Ich möchte es jezt mal so ausdrücken:

Ich glaube, dass meine Fähigkeit des logischen und mathematischen Denkens etwas schwerfällig ist. Das heißt konkret: Im Mathe- und Physikunterricht bin ich nicht gerade sehr gut, Denkaufgaben fallen mir teilweise schwer, allgemein alles, was mit logischem Denken zu tun hat, ist nicht meine Stärke. Alle in meiner Klasse haben einen Sachverhalt in Mathe viel schneller begriffen als ich.

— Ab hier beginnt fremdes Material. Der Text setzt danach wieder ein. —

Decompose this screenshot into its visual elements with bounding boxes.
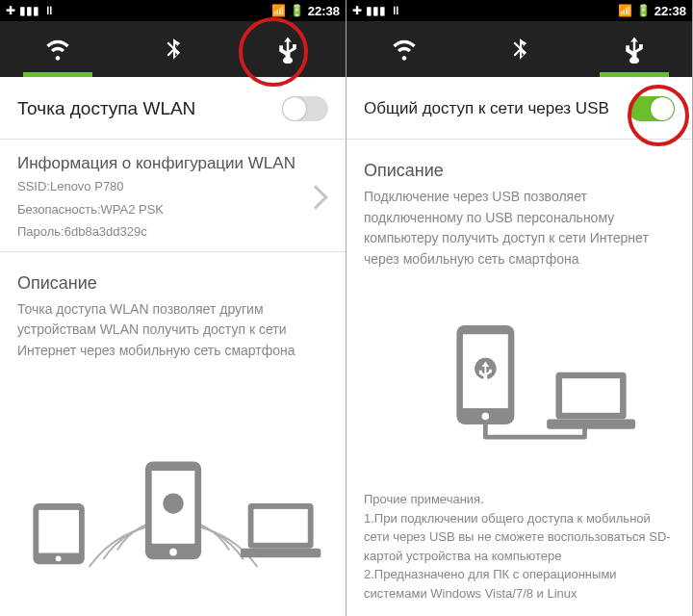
pause-icon: ⏸ (390, 4, 401, 17)
wifi-icon (41, 36, 74, 63)
status-bar: ✚ ▮▮▮ ⏸ 📶 🔋 22:38 (0, 0, 346, 21)
toggle-title: Точка доступа WLAN (17, 98, 195, 119)
svg-rect-15 (562, 378, 620, 413)
wifi-icon (388, 36, 421, 63)
bluetooth-icon (507, 33, 532, 65)
illustration-hotspot (0, 362, 346, 616)
tab-wifi[interactable] (346, 21, 462, 77)
pause-icon: ⏸ (43, 4, 55, 17)
toggle-row-usb: Общий доступ к сети через USB (346, 77, 692, 139)
tab-wifi[interactable] (0, 21, 116, 77)
note-2: 2.Предназначено для ПК с операционными с… (364, 565, 675, 603)
description-text: Точка доступа WLAN позволяет другим устр… (0, 299, 346, 362)
clock: 22:38 (654, 4, 686, 18)
config-security: Безопасность:WPA2 PSK (17, 200, 307, 219)
tab-usb[interactable] (577, 21, 692, 77)
config-ssid: SSID:Lenovo P780 (17, 177, 307, 196)
config-title: Информация о конфигурации WLAN (17, 153, 307, 173)
svg-point-2 (169, 549, 177, 556)
description-title: Описание (0, 252, 346, 299)
svg-rect-9 (240, 549, 320, 558)
status-bar: ✚ ▮▮▮ ⏸ 📶 🔋 22:38 (346, 0, 692, 21)
svg-rect-5 (38, 510, 79, 553)
svg-point-3 (163, 494, 183, 514)
switch-wlan[interactable] (282, 96, 328, 121)
screen-left: ✚ ▮▮▮ ⏸ 📶 🔋 22:38 Точка доступа WLAN (0, 0, 346, 616)
svg-rect-8 (253, 509, 307, 543)
plus-icon: ✚ (352, 4, 362, 17)
toggle-row-wlan: Точка доступа WLAN (0, 77, 346, 139)
usb-icon (620, 32, 649, 66)
notes: Прочие примечания. 1.При подключении общ… (346, 490, 692, 616)
illustration-usb (346, 270, 692, 490)
svg-point-12 (481, 413, 489, 421)
note-1: 1.При подключении общего доступа к мобил… (364, 509, 675, 566)
wifi-icon: 📶 (618, 4, 632, 17)
tab-bar (0, 21, 346, 77)
battery-icon: 🔋 (290, 4, 304, 17)
tab-bar (346, 21, 692, 77)
battery-icon: 🔋 (636, 4, 651, 17)
signal-icon: ▮▮▮ (19, 4, 39, 17)
tab-bluetooth[interactable] (116, 21, 231, 77)
tab-bluetooth[interactable] (462, 21, 578, 77)
bluetooth-icon (161, 33, 186, 65)
wifi-icon: 📶 (271, 4, 286, 17)
plus-icon: ✚ (6, 4, 15, 17)
tab-usb[interactable] (230, 21, 346, 77)
description-title: Описание (346, 140, 692, 187)
svg-point-6 (55, 556, 61, 562)
chevron-right-icon (303, 185, 327, 209)
notes-title: Прочие примечания. (364, 490, 675, 509)
signal-icon: ▮▮▮ (366, 4, 386, 17)
description-text: Подключение через USB позволяет подключе… (346, 187, 692, 270)
toggle-title: Общий доступ к сети через USB (364, 99, 609, 118)
clock: 22:38 (308, 4, 340, 18)
config-password: Пароль:6db8a3dd329c (17, 222, 307, 242)
screen-right: ✚ ▮▮▮ ⏸ 📶 🔋 22:38 Общий доступ к сети че… (346, 0, 693, 616)
config-row[interactable]: Информация о конфигурации WLAN SSID:Leno… (0, 140, 346, 251)
usb-icon (273, 32, 302, 66)
switch-usb[interactable] (629, 96, 675, 121)
svg-rect-16 (547, 419, 635, 428)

Ich bewundere Leute, die das alles aus dem Ärmel schütteln.

Das Problem: Eigentlich bin ich als notenmäßig durchschnittlicher Gymnasiast nicht dumm und mich fasziniert das auch alles so! Es ist ja überhaupt nicht so, dass ich der ganzen Sache gegenüber abgeneigt bin! Im Gegenteil, eigentlich bin ich ein Technik-Freak, sowohl in der Schule als auch im Freundes- und Familienkreis der Erstbefragte, seien es Computer-, Fernseh-, oder sonstige technische Probleme. Ich habe auch schon öfter versucht zu programmieren, aber auch das geht nur sehr lähmend voran: Wenn ich anfange, mich mit einer Programmiersprache zu beschäftigen, stecke ich dann immer irgendwie fest und komme nicht weiter, obwohl mich die ganze Thematik doch so wahnsinnig interessiert und ich das so wahnsinnig gern können würde!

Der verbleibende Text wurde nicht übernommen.